Typically, ETL testing refers to the testing of the data that is extracted from one database and transferred to another. With no solution to the problem, Sandesh says, ETL testing could potentially influence several million-dollar technology companies that deal with huge amounts of data daily. Further, the problem needed a platform that would automate the phenomenon and also assure quality.


Torana Inc.

Sandesh and Smita.




"Born out of this problem was iCEDQ, an enterprise-suite DataOps automation software and a data quality governance platform for ETL testing, big data testing, and data migration testing," says Sandesh.


This agile rules engine was built by Torana Inc., a software product company started by Smita Gawande (CEO) and her husband, Sandesh Gawande.


Based out of Nagpur, Torana was founded in February 2007. At present, the startup has offices in Nagpur, which is 63-member strong, and Stamford, Connecticut, the United States, with 18 employees.


The startup derives its name from the Torana Fort, built by Chhatrapati Shivaji. It signifies a symbol of purpose, initiative, bravery, and strength.

Product roadmap

Smita and Sandesh are both engineers. Smita is a computer science engineer and has experience working as a business intelligence architect at companies like GE Capital, Verizon, and Praxair in the US. Sandesh is a mechanical engineer and has experience working and consulting as data and ETL architect for companies like Qualcomm, GE, Deutsch Bank, JPMorgan Chase, and Morgan Stanley.

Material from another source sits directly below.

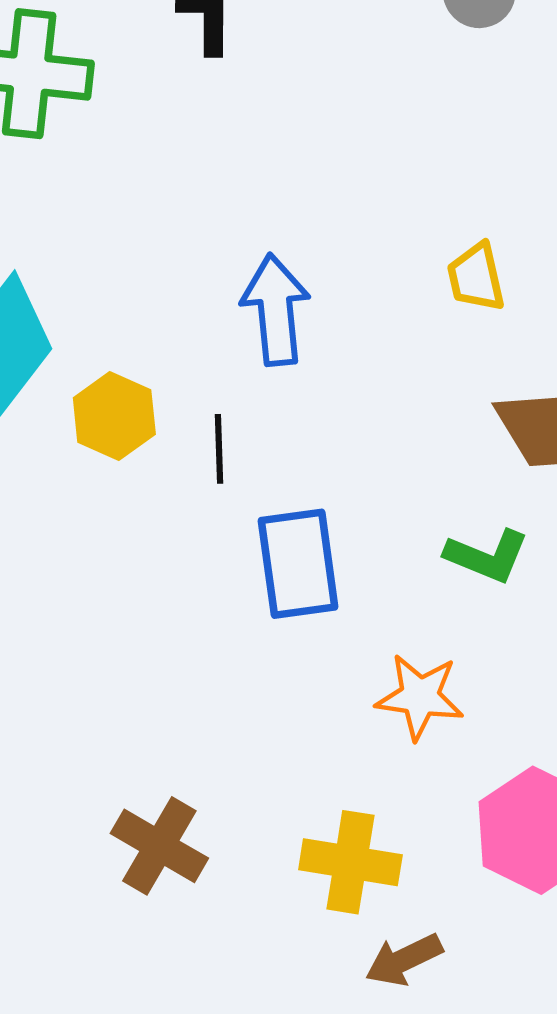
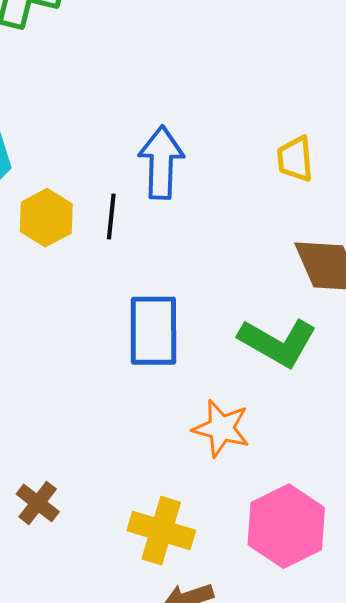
black line: (219, 449) -> (111, 216), moved
green L-shape: (487, 556) -> (278, 342), size x1.4
brown cross: (159, 846) -> (38, 503), size x0.7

Sandesh was heading the back-office migration process for one of the financial firms when the Chief Information Officer (CIO) commented on the data compromise during the migration process. He researched and found out that no such product was available in the market to prevent the same. So, he decided to work on the problem.

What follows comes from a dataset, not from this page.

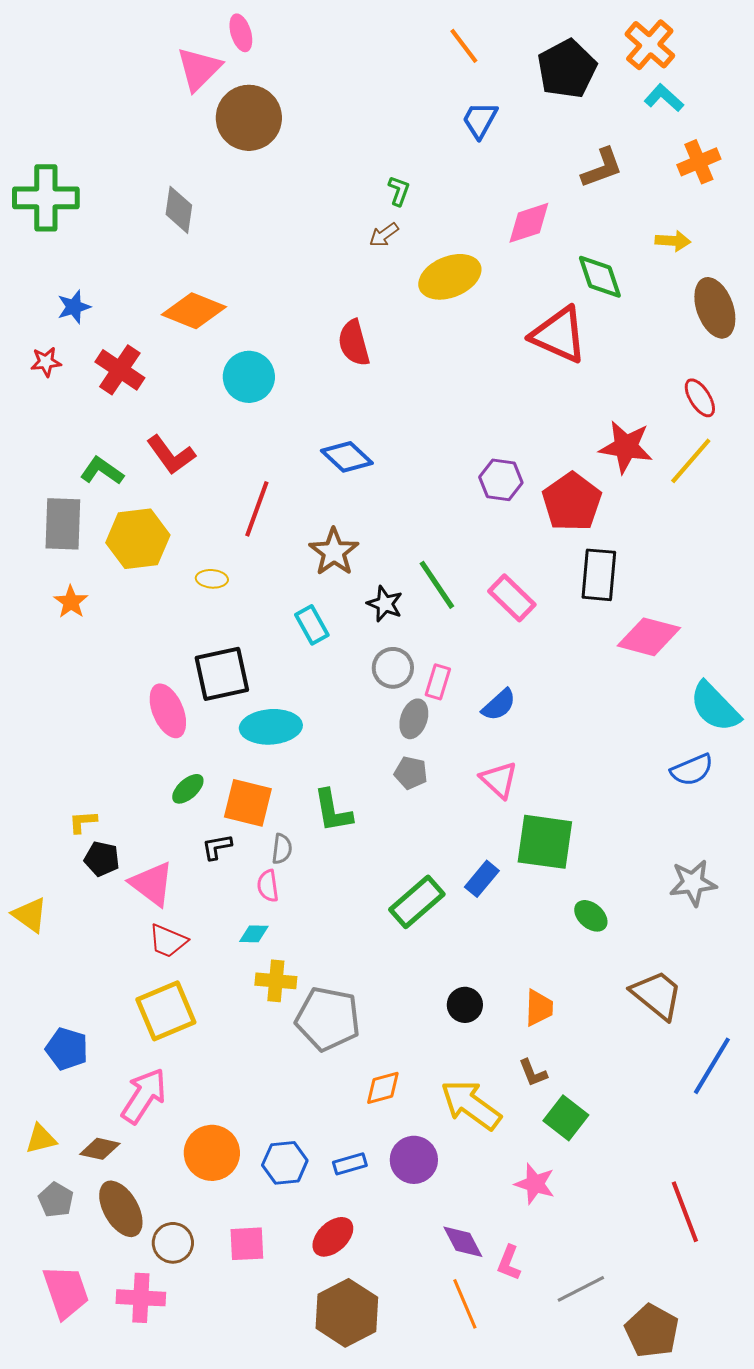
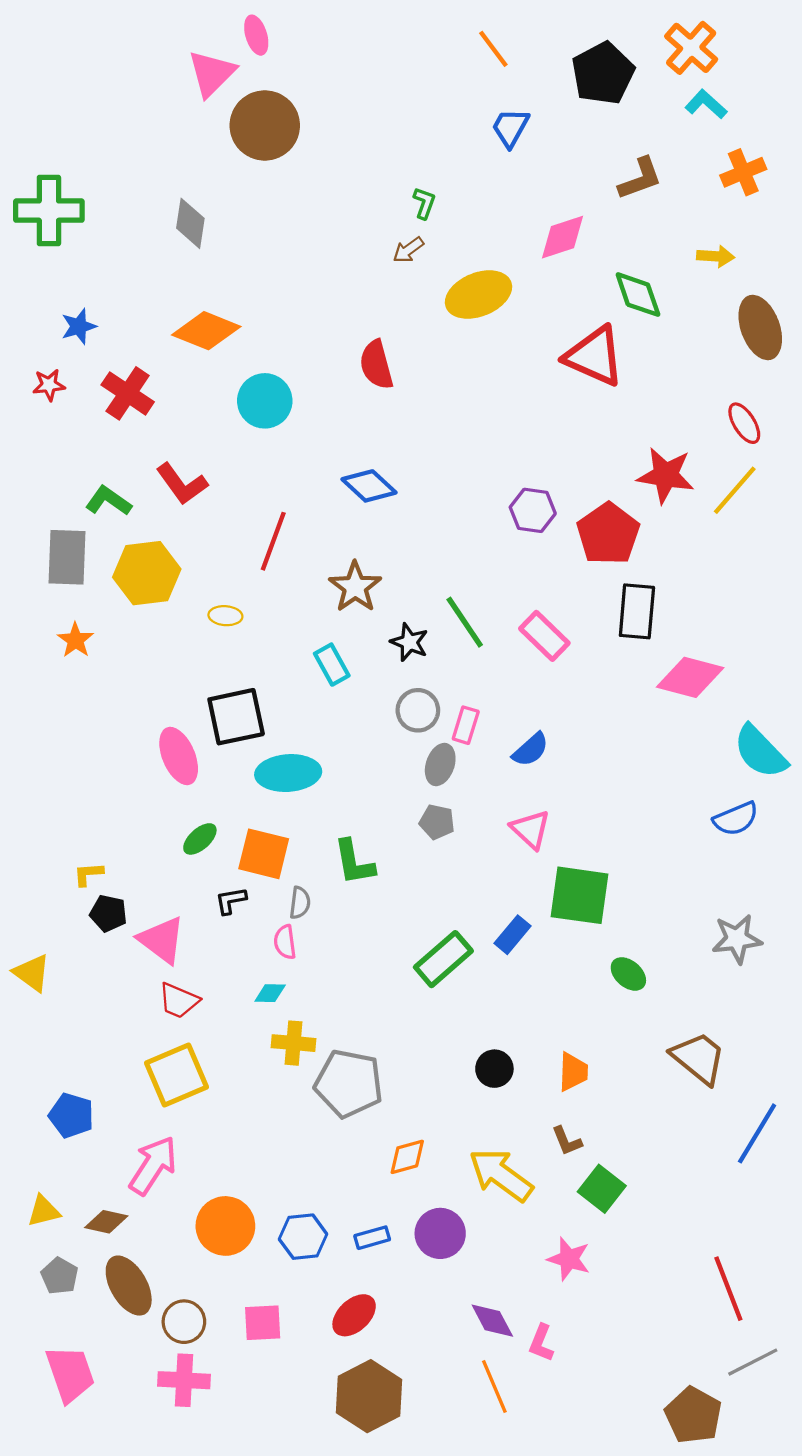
gray line: (581, 1289) -> (753, 1362), moved
pink cross: (141, 1298) -> (184, 1380), moved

Sandesh says, "We revised our product thrice. We redesigned it and finally built a JAVA-based in-memory engine, and now we have Apache spark-based in-memory engine. The ever-changing technology space is a challenge but, we take it as an opportunity to keep our products updated for the customers."

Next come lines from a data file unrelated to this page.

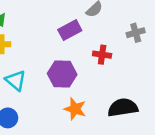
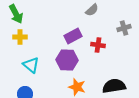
purple rectangle: (70, 30) -> (73, 36), moved

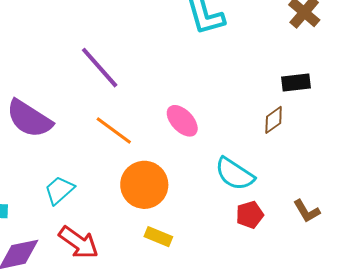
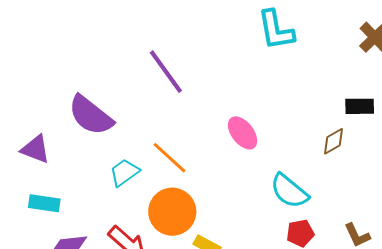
orange line: (114, 131) -> (169, 158), moved
orange circle: (144, 185) -> (172, 212), moved
cyan trapezoid: (59, 190) -> (124, 172), moved

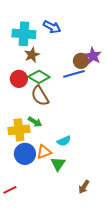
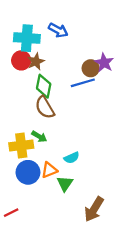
green diamond: (39, 77) -> (44, 86), turned 70
red circle: (19, 79) -> (21, 60), moved
brown arrow: (84, 187) -> (94, 209), size x1.6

Considering iCEDQ was a technical and not a business product, Sandesh says, the tech teams ought to get approvals from the business teams to buy a product like this. Since iCEDQ is a niche technical product, Sandesh says content strategy and educating people is a challenge. Several companies still work with the manual form of ETL testing; they don’t know that such a product exists and can solve their problem.

Business model

iCEDQ was built as an agile rules engine to improve productivity and shorten the project timelines of testing data warehouse and ETL projects, with powerful features. Torana follows the licensing business model for iCEDQ, where users buy the licenses in three editions – standard, high throughput, and big data.


The first customer of Torana was Nomura Securities, and the next few customers were acquired through digital marketing. The startup’s clientele list reportedly includes the likes of the New York Stock Exchange, IBM, Lockheed Martin, Nomura, Great American Insurance Group, etc.


Sandesh says the feedback loops from the startup's customers have helped the company evolve the product continuously into a complete test data management solution.


He also claims that the platform has matured into full-agile, delivering 100x scalability, and 40 percent cost reduction, over the manual and cumbersome ETL testing processes.


Bootstrapped since day one, the company is now estimated to be making an annual recurring revenue of $5 million. Sandesh says the startup has been constantly innovating in the data testing space, by using customer feedback and the latest technological developments to grow the product. The startup also has two other products in development, he adds.


"We aim to grow both vertically, as well as horizontally in the data testing space," Sandesh concludes.